* _DATASET EXCERPTS_:
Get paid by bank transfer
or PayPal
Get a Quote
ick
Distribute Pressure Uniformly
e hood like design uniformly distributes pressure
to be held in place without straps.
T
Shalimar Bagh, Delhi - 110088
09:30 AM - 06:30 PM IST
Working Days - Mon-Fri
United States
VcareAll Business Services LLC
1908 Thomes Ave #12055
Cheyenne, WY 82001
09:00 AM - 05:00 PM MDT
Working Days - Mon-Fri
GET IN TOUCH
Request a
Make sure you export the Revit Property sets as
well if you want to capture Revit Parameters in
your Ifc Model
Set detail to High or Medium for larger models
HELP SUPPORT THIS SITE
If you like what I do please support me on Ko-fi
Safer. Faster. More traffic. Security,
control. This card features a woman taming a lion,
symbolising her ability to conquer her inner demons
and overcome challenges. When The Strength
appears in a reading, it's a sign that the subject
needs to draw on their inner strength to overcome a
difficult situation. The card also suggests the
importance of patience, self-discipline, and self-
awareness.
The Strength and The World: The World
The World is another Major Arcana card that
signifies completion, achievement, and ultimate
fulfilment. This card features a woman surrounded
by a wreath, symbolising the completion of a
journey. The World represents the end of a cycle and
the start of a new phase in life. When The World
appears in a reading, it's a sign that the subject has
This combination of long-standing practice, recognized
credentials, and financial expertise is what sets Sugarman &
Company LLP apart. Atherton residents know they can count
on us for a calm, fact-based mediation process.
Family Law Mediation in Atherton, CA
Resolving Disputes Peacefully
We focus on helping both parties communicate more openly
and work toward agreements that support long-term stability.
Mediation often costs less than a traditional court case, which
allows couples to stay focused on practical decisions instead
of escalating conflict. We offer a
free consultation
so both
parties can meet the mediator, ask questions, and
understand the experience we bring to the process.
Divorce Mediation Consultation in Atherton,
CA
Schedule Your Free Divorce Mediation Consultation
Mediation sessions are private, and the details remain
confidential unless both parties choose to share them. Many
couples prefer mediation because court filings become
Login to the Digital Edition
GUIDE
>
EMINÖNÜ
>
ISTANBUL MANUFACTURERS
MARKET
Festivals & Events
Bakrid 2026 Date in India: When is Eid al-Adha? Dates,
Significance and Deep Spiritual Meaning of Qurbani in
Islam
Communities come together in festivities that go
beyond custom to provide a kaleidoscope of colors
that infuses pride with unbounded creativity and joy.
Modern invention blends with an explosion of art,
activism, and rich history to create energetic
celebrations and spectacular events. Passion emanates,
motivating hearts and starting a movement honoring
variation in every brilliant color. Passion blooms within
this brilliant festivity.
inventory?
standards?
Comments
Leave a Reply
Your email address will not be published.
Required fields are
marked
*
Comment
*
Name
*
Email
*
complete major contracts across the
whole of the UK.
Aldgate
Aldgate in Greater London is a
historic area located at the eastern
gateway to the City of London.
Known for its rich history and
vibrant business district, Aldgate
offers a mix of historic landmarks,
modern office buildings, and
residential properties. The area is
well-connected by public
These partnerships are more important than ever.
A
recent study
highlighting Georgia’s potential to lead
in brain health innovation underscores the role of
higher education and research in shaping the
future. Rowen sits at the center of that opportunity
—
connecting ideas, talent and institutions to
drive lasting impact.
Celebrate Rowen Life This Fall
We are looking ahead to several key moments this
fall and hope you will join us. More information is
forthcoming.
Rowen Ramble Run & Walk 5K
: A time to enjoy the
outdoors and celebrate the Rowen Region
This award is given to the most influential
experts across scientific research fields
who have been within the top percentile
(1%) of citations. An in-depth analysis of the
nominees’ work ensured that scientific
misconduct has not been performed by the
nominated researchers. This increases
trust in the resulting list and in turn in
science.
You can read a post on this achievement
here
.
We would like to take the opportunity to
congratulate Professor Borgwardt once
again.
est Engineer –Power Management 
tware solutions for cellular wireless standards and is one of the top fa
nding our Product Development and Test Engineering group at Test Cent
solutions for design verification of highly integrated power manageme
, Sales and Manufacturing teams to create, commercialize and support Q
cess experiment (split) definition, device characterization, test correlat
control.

* _WHAT IS BEING ASKED_:
Pull each line that includes the word "within" out of the material above.

* _SOLUTION FOR THIS PROBLEM_:
variation in every brilliant color. Passion blooms within
who have been within the top percentile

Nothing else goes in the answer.